**Available records:**
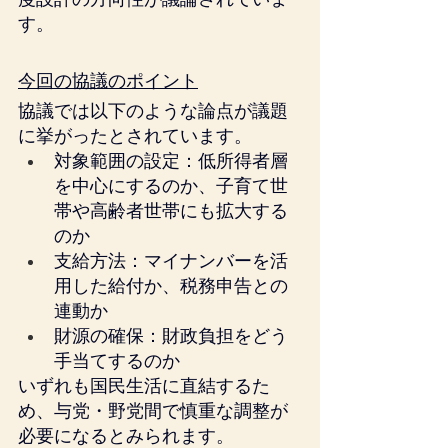
す。
今回の協議のポイント
協議では以下のような論点が議題
に挙がったとされています。
対象範囲の設定：低所得者層
を中心にするのか、子育て世
帯や高齢者世帯にも拡大する
のか
支給方法：マイナンバーを活
用した給付か、税務申告との
連動か
財源の確保：財政負担をどう
手当てするのか
いずれも国民生活に直結するた
め、与党・野党間で慎重な調整が
必要になるとみられます。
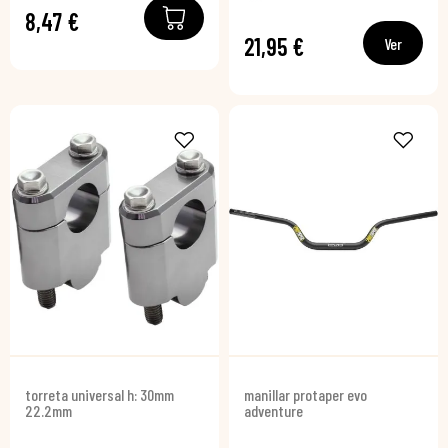
8,47 €
21,95 €
Ver
torreta universal h: 30mm
manillar protaper evo
22.2mm
adventure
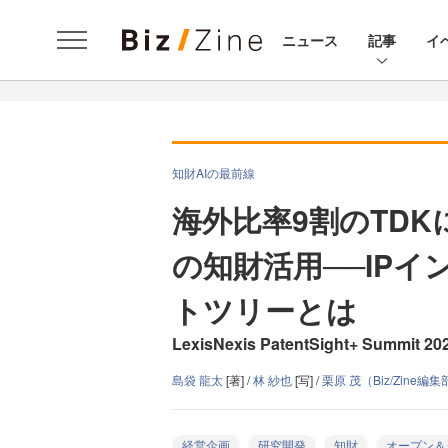
ニュース
記事
イ
知財AIの最前線
海外比率9割のTD
の知財活用──IP
トツリーとは
LexisNexis PatentSight+ Sum
島袋 龍太
[著] /
林 紗也
[写] /
栗原 茂（Biz/Zine編
経営企画
研究開発
知財
オープン＆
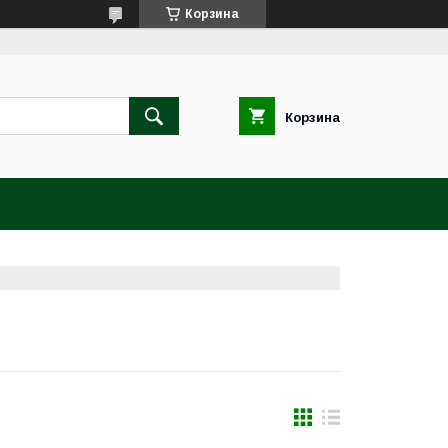
Корзина
Корзина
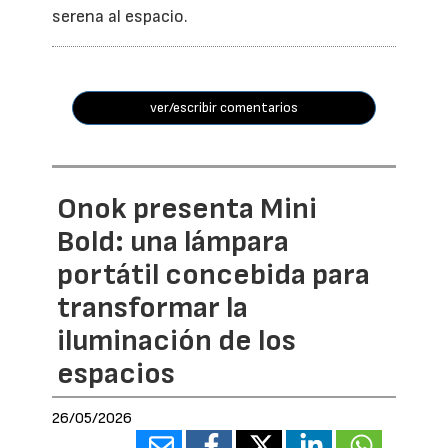
serena al espacio.
ver/escribir comentarios
Onok presenta Mini
Bold: una lámpara
portátil concebida para
transformar la
iluminación de los
espacios
26/05/2026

**Work task:** Lines from the one containing "transformar la" through the last line of the listing are to be restated word for word; no other line may appear.

**Result of the task:**
transformar la
iluminación de los
espacios
26/05/2026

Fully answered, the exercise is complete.